Combinations of two non-consecutive items

Question

Given a list, how can I get all combinations between two non-consecutive items?

For example, for input [1, 2, 3, 4, 5] how can I get the output [(1,3), (1,4), (1,5), (2,4), (2,5), (3,5)]?

I'm not interested in (1,2), (2,3), (3,4) or (4,5) because they are consecutive (i.e. next to each other) in the list, but everything else I'm interested.

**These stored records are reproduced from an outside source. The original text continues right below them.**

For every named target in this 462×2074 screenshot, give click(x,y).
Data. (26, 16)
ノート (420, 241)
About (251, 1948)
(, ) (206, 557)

What's the most idiomatic way to do this in Python?

Answer 1

Here's a generalized solution for r-length combinations avoiding consecutive elements. It gets all index combinations for an appropriately shorter list and then spreads out each combination's indexes. For example for r=3, any combination (x,y,z) turns into used indexes x+0, y+1, z+2.

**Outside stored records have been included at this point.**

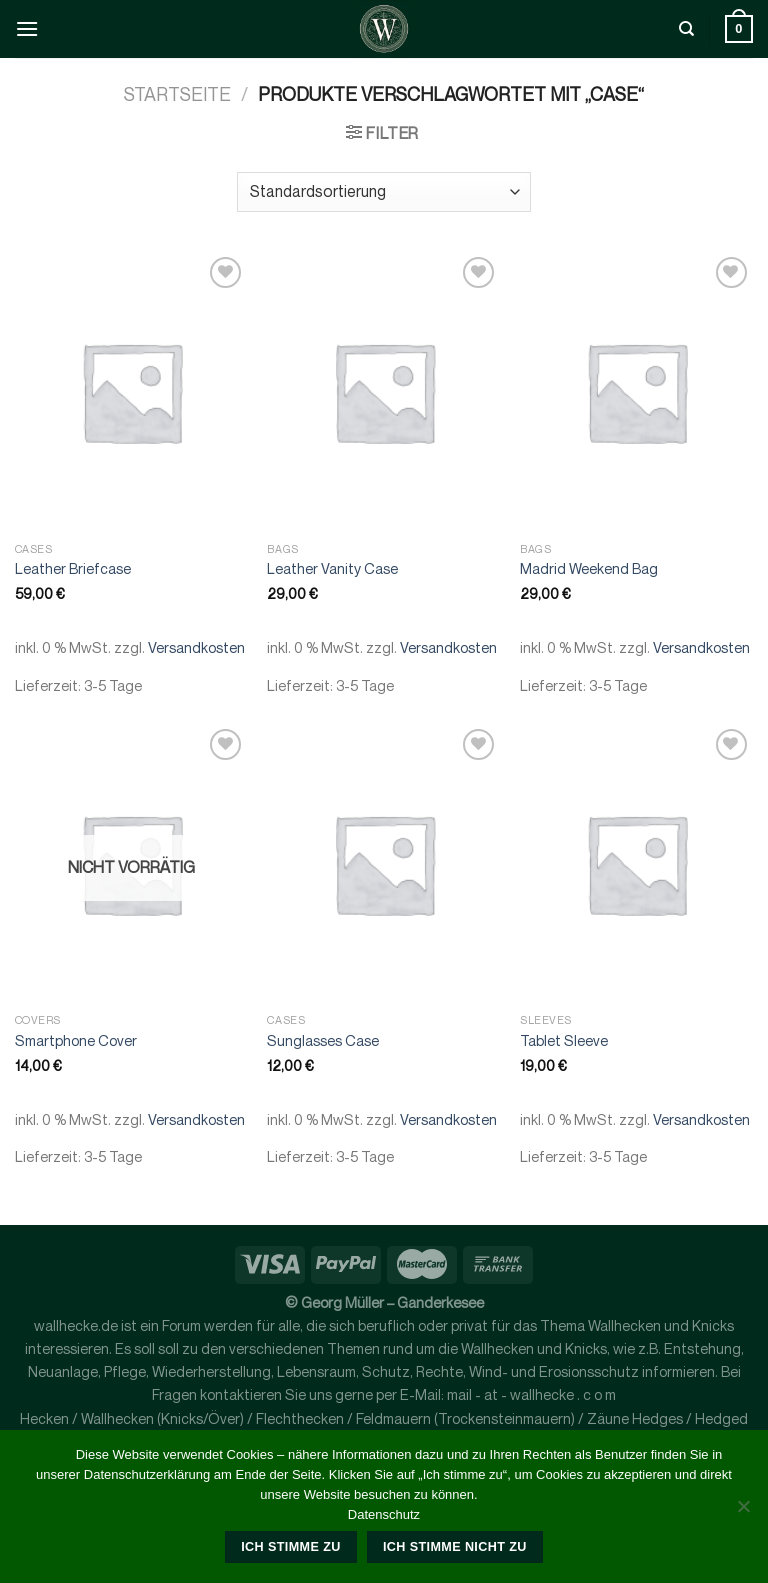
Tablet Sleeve (564, 1040)
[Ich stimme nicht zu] (743, 1512)
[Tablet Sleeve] (636, 864)
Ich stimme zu (290, 1547)
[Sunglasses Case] (383, 864)
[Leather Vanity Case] (383, 392)
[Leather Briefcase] (131, 392)
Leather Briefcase (73, 568)
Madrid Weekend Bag (589, 568)
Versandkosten (196, 647)
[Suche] (686, 29)
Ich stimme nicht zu (455, 1547)
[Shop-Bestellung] (383, 192)
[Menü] (27, 28)
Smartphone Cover (76, 1040)
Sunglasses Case (323, 1040)
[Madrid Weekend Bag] (636, 392)
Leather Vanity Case (332, 568)
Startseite (177, 94)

from itertools import combinations

def non_consecutive_combinations(lst, r):
    return [tuple(lst[j+i] for i, j in enumerate(combi))
            for combi in combinations(range(len(lst)-r+1), r)]

Demo for r=2:

>>> non_consecutive_combinations([1, 2, 3, 4, 5], 2)
[(1, 3), (1, 4), (1, 5), (2, 4), (2, 5), (3, 5)]

Demo for r=3:

>>> non_consecutive_combinations([1, 2, 3, 4, 5, 6, 7], 3)
[(1, 3, 5), (1, 3, 6), (1, 3, 7), (1, 4, 6), (1, 4, 7), (1, 5, 7), (2, 4, 6), (2, 4, 7), (2, 5, 7), (3, 5, 7)]

A simplified version just for pairs:

>>> [(lst[i], lst[j+1]) for i, j in combinations(range(len(lst)-1), 2)]
[(1, 3), (1, 4), (1, 5), (2, 4), (2, 5), (3, 5)]

Answer 2

If you are interested in the combinations with non-consecutive numbers from the list:

from itertools import combinations

lst = [1, 2, 3, 4, 5]
list(filter(lambda x: lst.index(x[1]) - lst.index(x[0]) > 1, combinations(lst,2)))

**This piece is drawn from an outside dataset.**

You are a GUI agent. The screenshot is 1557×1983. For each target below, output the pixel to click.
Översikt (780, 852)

[(1, 3), (1, 4), (1, 5), (2, 4), (2, 5), (3, 5)]

This compares the indices of the two numbers in a given combination and makes sure that the difference of their indices is greater than 1.

I hope it helps.

Answer 3

A simple list comprehension:

>>> lst = [1, 2, 3, 4, 5]
>>> [(a, b) for i, a in enumerate(lst) for b in lst[i+2:]]
[(1, 3), (1, 4), (1, 5), (2, 4), (2, 5), (3, 5)]

Answer 4

Here is a fairly "idiomatic" way not using any modules, which is more efficient than some other implementations since every trip through the loop is used--no rejected possibilities.

r = [1, 2, 3, 4, 5]
c = [(r[i], r[j]) for i in range(len(r)-2) for j in range(i+2, len(r))]
print(c)

This gives

[(1, 3), (1, 4), (1, 5), (2, 4), (2, 5), (3, 5)]

It is not completely idiomatic, since it loops on indices rather than values, but your restriction regarding the positions in the list rather than the values makes that fairly necessary. If you want a generator rather than a list, replace the outer brackets with parentheses.